Nothing should be left out. Transcribe the entries exactly as written.

Collected data:
+===+

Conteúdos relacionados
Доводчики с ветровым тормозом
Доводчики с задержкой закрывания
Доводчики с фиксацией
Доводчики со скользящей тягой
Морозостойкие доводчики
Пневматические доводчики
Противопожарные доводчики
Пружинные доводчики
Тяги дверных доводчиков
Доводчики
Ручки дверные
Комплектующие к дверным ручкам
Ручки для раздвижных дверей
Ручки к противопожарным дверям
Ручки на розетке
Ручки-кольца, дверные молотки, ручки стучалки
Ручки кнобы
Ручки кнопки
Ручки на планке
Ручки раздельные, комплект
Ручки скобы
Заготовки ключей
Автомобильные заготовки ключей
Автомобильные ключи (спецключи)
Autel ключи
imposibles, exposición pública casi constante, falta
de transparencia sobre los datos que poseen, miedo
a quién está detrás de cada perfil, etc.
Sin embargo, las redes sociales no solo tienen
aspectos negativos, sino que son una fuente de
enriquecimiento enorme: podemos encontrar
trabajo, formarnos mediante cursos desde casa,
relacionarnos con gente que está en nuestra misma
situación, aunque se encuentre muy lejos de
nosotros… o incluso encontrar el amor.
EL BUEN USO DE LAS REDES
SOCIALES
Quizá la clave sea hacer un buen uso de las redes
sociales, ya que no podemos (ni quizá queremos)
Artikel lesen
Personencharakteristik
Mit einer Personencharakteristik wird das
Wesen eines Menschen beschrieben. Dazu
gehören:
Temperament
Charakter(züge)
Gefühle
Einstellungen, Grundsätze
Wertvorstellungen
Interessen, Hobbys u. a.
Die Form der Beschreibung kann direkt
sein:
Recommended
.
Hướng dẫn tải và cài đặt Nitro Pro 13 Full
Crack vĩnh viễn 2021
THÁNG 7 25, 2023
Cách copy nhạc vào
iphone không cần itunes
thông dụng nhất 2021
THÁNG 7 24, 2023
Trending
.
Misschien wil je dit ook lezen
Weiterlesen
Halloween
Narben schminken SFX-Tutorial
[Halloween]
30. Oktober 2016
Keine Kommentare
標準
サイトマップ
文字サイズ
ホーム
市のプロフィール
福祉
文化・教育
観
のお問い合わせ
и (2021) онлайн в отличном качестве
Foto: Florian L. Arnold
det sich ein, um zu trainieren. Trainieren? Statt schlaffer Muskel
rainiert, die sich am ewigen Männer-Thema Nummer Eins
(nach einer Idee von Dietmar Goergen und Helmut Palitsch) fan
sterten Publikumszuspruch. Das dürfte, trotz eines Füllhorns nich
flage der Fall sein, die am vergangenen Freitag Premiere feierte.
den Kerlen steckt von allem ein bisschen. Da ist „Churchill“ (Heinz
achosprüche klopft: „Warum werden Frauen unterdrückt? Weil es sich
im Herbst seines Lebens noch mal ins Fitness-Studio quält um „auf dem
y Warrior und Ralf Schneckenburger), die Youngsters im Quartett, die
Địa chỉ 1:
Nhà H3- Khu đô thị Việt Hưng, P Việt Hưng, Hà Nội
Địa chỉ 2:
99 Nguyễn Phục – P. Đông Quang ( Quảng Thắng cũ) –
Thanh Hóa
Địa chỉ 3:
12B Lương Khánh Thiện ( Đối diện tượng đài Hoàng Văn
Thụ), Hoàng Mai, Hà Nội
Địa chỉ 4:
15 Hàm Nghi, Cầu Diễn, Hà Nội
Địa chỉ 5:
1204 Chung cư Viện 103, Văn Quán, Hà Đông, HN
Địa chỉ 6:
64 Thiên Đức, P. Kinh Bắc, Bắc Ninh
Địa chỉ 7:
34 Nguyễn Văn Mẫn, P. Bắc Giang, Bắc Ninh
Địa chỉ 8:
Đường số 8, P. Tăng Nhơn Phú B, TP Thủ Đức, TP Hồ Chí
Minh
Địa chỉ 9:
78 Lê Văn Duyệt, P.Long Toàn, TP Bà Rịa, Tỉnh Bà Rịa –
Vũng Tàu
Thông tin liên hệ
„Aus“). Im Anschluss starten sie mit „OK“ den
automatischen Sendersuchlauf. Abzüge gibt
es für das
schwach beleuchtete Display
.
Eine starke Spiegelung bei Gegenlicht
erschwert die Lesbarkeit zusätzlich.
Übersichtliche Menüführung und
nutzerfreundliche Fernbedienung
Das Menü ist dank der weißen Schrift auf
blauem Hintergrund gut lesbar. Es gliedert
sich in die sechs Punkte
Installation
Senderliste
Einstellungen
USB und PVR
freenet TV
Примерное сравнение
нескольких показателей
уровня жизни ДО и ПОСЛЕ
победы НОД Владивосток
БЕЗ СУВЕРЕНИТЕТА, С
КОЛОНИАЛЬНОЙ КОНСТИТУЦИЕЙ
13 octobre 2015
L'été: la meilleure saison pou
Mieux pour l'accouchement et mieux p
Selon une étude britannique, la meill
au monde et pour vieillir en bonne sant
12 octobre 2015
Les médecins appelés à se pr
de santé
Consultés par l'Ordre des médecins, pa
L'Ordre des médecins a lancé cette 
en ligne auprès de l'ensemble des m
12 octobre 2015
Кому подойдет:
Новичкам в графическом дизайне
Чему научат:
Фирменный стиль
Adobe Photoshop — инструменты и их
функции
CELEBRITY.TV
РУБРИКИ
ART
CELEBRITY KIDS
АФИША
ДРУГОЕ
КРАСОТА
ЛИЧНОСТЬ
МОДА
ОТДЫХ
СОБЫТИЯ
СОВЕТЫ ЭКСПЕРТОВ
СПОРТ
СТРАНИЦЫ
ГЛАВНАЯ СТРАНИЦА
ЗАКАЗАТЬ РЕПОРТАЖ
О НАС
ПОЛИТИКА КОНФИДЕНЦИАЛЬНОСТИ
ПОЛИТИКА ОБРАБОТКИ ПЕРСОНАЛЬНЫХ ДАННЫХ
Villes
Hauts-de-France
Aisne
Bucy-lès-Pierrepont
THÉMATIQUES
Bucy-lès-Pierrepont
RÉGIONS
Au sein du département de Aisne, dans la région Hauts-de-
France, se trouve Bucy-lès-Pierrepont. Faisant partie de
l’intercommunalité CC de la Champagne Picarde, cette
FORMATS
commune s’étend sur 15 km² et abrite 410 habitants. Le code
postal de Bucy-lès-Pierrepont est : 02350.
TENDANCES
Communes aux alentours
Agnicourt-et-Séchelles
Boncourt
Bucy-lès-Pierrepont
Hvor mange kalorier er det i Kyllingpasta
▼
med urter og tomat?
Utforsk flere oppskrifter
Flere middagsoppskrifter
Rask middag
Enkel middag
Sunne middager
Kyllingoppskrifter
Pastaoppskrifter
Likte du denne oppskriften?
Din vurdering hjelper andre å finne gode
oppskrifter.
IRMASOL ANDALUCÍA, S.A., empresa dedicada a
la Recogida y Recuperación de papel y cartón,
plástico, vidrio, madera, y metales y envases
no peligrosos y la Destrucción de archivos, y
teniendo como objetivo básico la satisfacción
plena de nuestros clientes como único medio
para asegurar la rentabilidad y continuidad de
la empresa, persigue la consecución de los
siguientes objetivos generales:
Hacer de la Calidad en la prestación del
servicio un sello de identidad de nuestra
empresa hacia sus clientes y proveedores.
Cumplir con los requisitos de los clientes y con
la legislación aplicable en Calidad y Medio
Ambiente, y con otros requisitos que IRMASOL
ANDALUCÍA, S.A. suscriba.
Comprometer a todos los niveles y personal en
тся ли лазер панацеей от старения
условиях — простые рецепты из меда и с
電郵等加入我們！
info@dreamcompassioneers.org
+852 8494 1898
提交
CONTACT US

+===+

SOLUTION FOR THIS EXERCISE.
Conteúdos relacionados
Доводчики с ветровым тормозом
Доводчики с задержкой закрывания
Доводчики с фиксацией
Доводчики со скользящей тягой
Морозостойкие доводчики
Пневматические доводчики
Противопожарные доводчики
Пружинные доводчики
Тяги дверных доводчиков
Доводчики
Ручки дверные
Комплектующие к дверным ручкам
Ручки для раздвижных дверей
Ручки к противопожарным дверям
Ручки на розетке
Ручки-кольца, дверные молотки, ручки стучалки
Ручки кнобы
Ручки кнопки
Ручки на планке
Ручки раздельные, комплект
Ручки скобы
Заготовки ключей
Автомобильные заготовки ключей
Автомобильные ключи (спецключи)
Autel ключи
imposibles, exposición pública casi constante, falta
de transparencia sobre los datos que poseen, miedo
a quién está detrás de cada perfil, etc.
Sin embargo, las redes sociales no solo tienen
aspectos negativos, sino que son una fuente de
enriquecimiento enorme: podemos encontrar
trabajo, formarnos mediante cursos desde casa,
relacionarnos con gente que está en nuestra misma
situación, aunque se encuentre muy lejos de
nosotros… o incluso encontrar el amor.
EL BUEN USO DE LAS REDES
SOCIALES
Quizá la clave sea hacer un buen uso de las redes
sociales, ya que no podemos (ni quizá queremos)
Artikel lesen
Personencharakteristik
Mit einer Personencharakteristik wird das
Wesen eines Menschen beschrieben. Dazu
gehören:
Temperament
Charakter(züge)
Gefühle
Einstellungen, Grundsätze
Wertvorstellungen
Interessen, Hobbys u. a.
Die Form der Beschreibung kann direkt
sein:
Recommended
.
Hướng dẫn tải và cài đặt Nitro Pro 13 Full
Crack vĩnh viễn 2021
THÁNG 7 25, 2023
Cách copy nhạc vào
iphone không cần itunes
thông dụng nhất 2021
THÁNG 7 24, 2023
Trending
.
Misschien wil je dit ook lezen
Weiterlesen
Halloween
Narben schminken SFX-Tutorial
[Halloween]
30. Oktober 2016
Keine Kommentare
標準
サイトマップ
文字サイズ
ホーム
市のプロフィール
福祉
文化・教育
観
のお問い合わせ
и (2021) онлайн в отличном качестве
Foto: Florian L. Arnold
det sich ein, um zu trainieren. Trainieren? Statt schlaffer Muskel
rainiert, die sich am ewigen Männer-Thema Nummer Eins
(nach einer Idee von Dietmar Goergen und Helmut Palitsch) fan
sterten Publikumszuspruch. Das dürfte, trotz eines Füllhorns nich
flage der Fall sein, die am vergangenen Freitag Premiere feierte.
den Kerlen steckt von allem ein bisschen. Da ist „Churchill“ (Heinz
achosprüche klopft: „Warum werden Frauen unterdrückt? Weil es sich
im Herbst seines Lebens noch mal ins Fitness-Studio quält um „auf dem
y Warrior und Ralf Schneckenburger), die Youngsters im Quartett, die
Địa chỉ 1:
Nhà H3- Khu đô thị Việt Hưng, P Việt Hưng, Hà Nội
Địa chỉ 2:
99 Nguyễn Phục – P. Đông Quang ( Quảng Thắng cũ) –
Thanh Hóa
Địa chỉ 3:
12B Lương Khánh Thiện ( Đối diện tượng đài Hoàng Văn
Thụ), Hoàng Mai, Hà Nội
Địa chỉ 4:
15 Hàm Nghi, Cầu Diễn, Hà Nội
Địa chỉ 5:
1204 Chung cư Viện 103, Văn Quán, Hà Đông, HN
Địa chỉ 6:
64 Thiên Đức, P. Kinh Bắc, Bắc Ninh
Địa chỉ 7:
34 Nguyễn Văn Mẫn, P. Bắc Giang, Bắc Ninh
Địa chỉ 8:
Đường số 8, P. Tăng Nhơn Phú B, TP Thủ Đức, TP Hồ Chí
Minh
Địa chỉ 9:
78 Lê Văn Duyệt, P.Long Toàn, TP Bà Rịa, Tỉnh Bà Rịa –
Vũng Tàu
Thông tin liên hệ
„Aus“). Im Anschluss starten sie mit „OK“ den
automatischen Sendersuchlauf. Abzüge gibt
es für das
schwach beleuchtete Display
.
Eine starke Spiegelung bei Gegenlicht
erschwert die Lesbarkeit zusätzlich.
Übersichtliche Menüführung und
nutzerfreundliche Fernbedienung
Das Menü ist dank der weißen Schrift auf
blauem Hintergrund gut lesbar. Es gliedert
sich in die sechs Punkte
Installation
Senderliste
Einstellungen
USB und PVR
freenet TV
Примерное сравнение
нескольких показателей
уровня жизни ДО и ПОСЛЕ
победы НОД Владивосток
БЕЗ СУВЕРЕНИТЕТА, С
КОЛОНИАЛЬНОЙ КОНСТИТУЦИЕЙ
13 octobre 2015
L'été: la meilleure saison pou
Mieux pour l'accouchement et mieux p
Selon une étude britannique, la meill
au monde et pour vieillir en bonne sant
12 octobre 2015
Les médecins appelés à se pr
de santé
Consultés par l'Ordre des médecins, pa
L'Ordre des médecins a lancé cette 
en ligne auprès de l'ensemble des m
12 octobre 2015
Кому подойдет:
Новичкам в графическом дизайне
Чему научат:
Фирменный стиль
Adobe Photoshop — инструменты и их
функции
CELEBRITY.TV
РУБРИКИ
ART
CELEBRITY KIDS
АФИША
ДРУГОЕ
КРАСОТА
ЛИЧНОСТЬ
МОДА
ОТДЫХ
СОБЫТИЯ
СОВЕТЫ ЭКСПЕРТОВ
СПОРТ
СТРАНИЦЫ
ГЛАВНАЯ СТРАНИЦА
ЗАКАЗАТЬ РЕПОРТАЖ
О НАС
ПОЛИТИКА КОНФИДЕНЦИАЛЬНОСТИ
ПОЛИТИКА ОБРАБОТКИ ПЕРСОНАЛЬНЫХ ДАННЫХ
Villes
Hauts-de-France
Aisne
Bucy-lès-Pierrepont
THÉMATIQUES
Bucy-lès-Pierrepont
RÉGIONS
Au sein du département de Aisne, dans la région Hauts-de-
France, se trouve Bucy-lès-Pierrepont. Faisant partie de
l’intercommunalité CC de la Champagne Picarde, cette
FORMATS
commune s’étend sur 15 km² et abrite 410 habitants. Le code
postal de Bucy-lès-Pierrepont est : 02350.
TENDANCES
Communes aux alentours
Agnicourt-et-Séchelles
Boncourt
Bucy-lès-Pierrepont
Hvor mange kalorier er det i Kyllingpasta
▼
med urter og tomat?
Utforsk flere oppskrifter
Flere middagsoppskrifter
Rask middag
Enkel middag
Sunne middager
Kyllingoppskrifter
Pastaoppskrifter
Likte du denne oppskriften?
Din vurdering hjelper andre å finne gode
oppskrifter.
IRMASOL ANDALUCÍA, S.A., empresa dedicada a
la Recogida y Recuperación de papel y cartón,
plástico, vidrio, madera, y metales y envases
no peligrosos y la Destrucción de archivos, y
teniendo como objetivo básico la satisfacción
plena de nuestros clientes como único medio
para asegurar la rentabilidad y continuidad de
la empresa, persigue la consecución de los
siguientes objetivos generales:
Hacer de la Calidad en la prestación del
servicio un sello de identidad de nuestra
empresa hacia sus clientes y proveedores.
Cumplir con los requisitos de los clientes y con
la legislación aplicable en Calidad y Medio
Ambiente, y con otros requisitos que IRMASOL
ANDALUCÍA, S.A. suscriba.
Comprometer a todos los niveles y personal en
тся ли лазер панацеей от старения
условиях — простые рецепты из меда и с
電郵等加入我們！
info@dreamcompassioneers.org
+852 8494 1898
提交
CONTACT US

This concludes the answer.